The term 'trigonal planar' pertains to one specific type of molecular geometry, where a central atom is connected to three surrounding atoms, all lying in the same plane. This geometry results in a 120-degree bond angle between surrounding atoms, ensuring minimal electron pair repulsion. It is commonly associated with molecules that have no lone pairs on the central atom, permitting a flat structure.

In our context, species such as \(\mathrm{NO}_{3}^{-}\), \(\mathrm{CO}_{3}^{2-}\), and \(\mathrm{SO}_{3}\) exhibit this trigonal planar structure. Each shares a similar bond angle, reflecting their comparable electron pair repulsions and symmetry. Recognizing this structure is indispensable for students, as it frequently appears in both theoretical and practical problems involving molecular geometry.

• This geometry is simple yet key to understanding complex chemical behavior.
• It provides insights into how electrons influence the overall molecular planarity.
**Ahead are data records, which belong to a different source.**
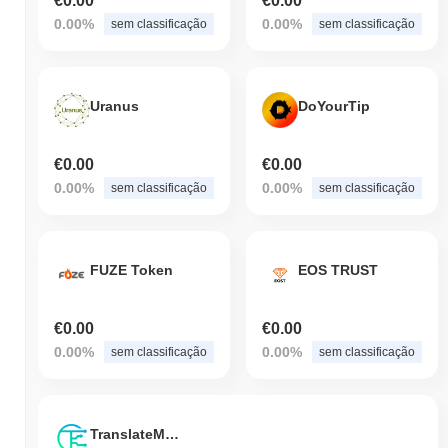
€0.00
€0.00
0.00%
0.00%
sem classificação
sem classificação
Uranus
DoYourTip
€0.00
€0.00
0.00%
0.00%
sem classificação
sem classificação
FUZE Token
EOS TRUST
€0.00
€0.00
0.00%
0.00%
sem classificação
sem classificação
TranslateMe Network Token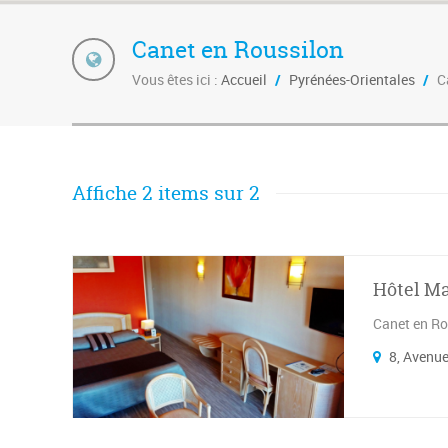
Canet en Roussilon
Vous êtes ici :
Accueil
/
Pyrénées-Orientales
/
C
Affiche 2 items sur 2
Hôtel Ma
Canet en Ro
8, Avenue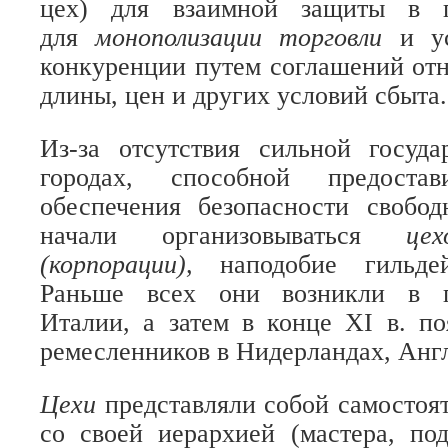
цех) для взаимной защиты в 
для
монополизации торговли
и у
конкуренции путем соглашений отн
длины, цен и других условий сбыта.
Из-за отсутствия сильной госуда
городах, способной предоста
обеспечения безопасности свобод
начали организовываться
це
(корпорации),
наподобие гильде
Раньше всех они возникли в го
Италии, а затем в конце XI в. п
ремесленников в Нидерландах, Анг
Цехи
представляли собой самостоя
со своей иерархией (мастера, под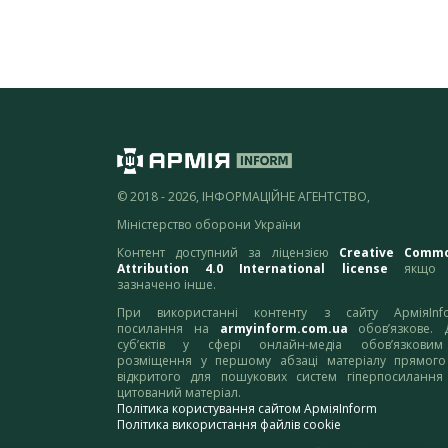
© 2018 - 2026, ІНФОРМАЦІЙНЕ АГЕНТСТВО,
Міністерство оборони України
Контент доступний за ліцензією
Creative Comm
Attribution 4.0 International license
якщо 
зазначено інше.
При використанні контенту з сайту АрміяInf
посилання на
armyinform.com.ua
обов’язкове. 
суб’єктів у сфері онлайн-медіа обов’язкови
розміщення у першому абзаці матеріалу прямого
відкритого для пошукових систем гіперпосилання
цитований матеріал.
Політика користування сайтом АрміяInform
Політика використання файлів cookie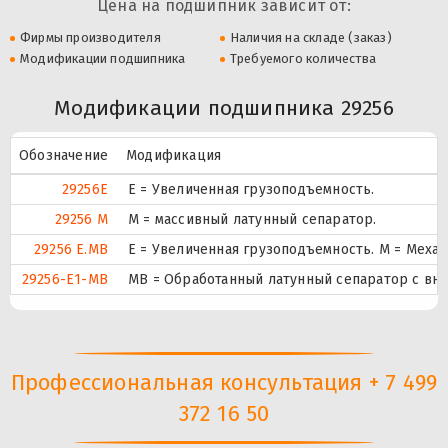
Цена на подшипник зависит от:
Фирмы производителя
Наличия на складе (заказ)
Модификации подшипника
Требуемого количества
Модификации подшипника 29256
Обозначение
Модификация
29256E
Е = Увеличенная грузоподъемность.
29256 M
M = массивный латунный сепаратор.
29256 E.MB
E = Увеличенная грузоподъемность. М = Меха
29256-E1-MB
MB = Обработанный латунный сепаратор с вн
Профессиональная консультация + 7 499
372 16 50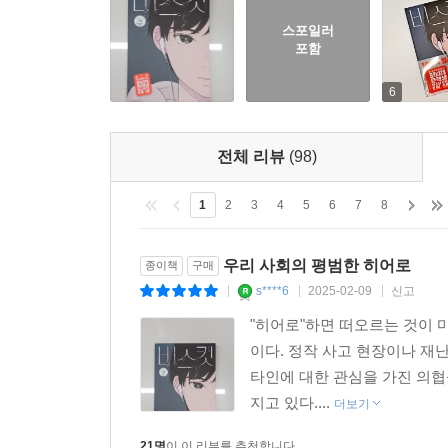
스포일러
포함
6
전체 리뷰
(98)
1
2
3
4
5
6
7
8
우리 사회의 평범한 히어로
종이책
구매
s****6
2025-02-09
신고
|
|
|
"히어로"하면 떠오르는 것이 
이다. 정작 사고 현장이나 재
타인에 대한 관심을 가진 의협
지고 있다....
더보기
21명
이 이 리뷰를 추천합니다.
Becoming familiar with this shape is often the first step in mastering more complex geometrical arrangements.

Problem Solving

Successfully tackling problems related to isoelectronic and isostructural species prepares students for more sophisticated chemistry challenges. Problem-solving involves systematic steps such as calculating electron counts and determining molecular geometry. Both areas require a keen understanding of chemical principles and analytical skills.

When confronting such problems:

• Always start with electron count calculations, being precise with each element and charge.
• Use VSEPR theory to deduce the molecular geometry, visualizing where electrons are most likely located.
• Comparing geometries and electron counts across species helps identify those that are both isoelectronic and isostructural, much like solving complex puzzles.

These exercises not only test knowledge comprehension but also enhance analytical thinking. Remember, practice is crucial. This methodical approach equips students for both theoretical applications and real-world chemical analyses.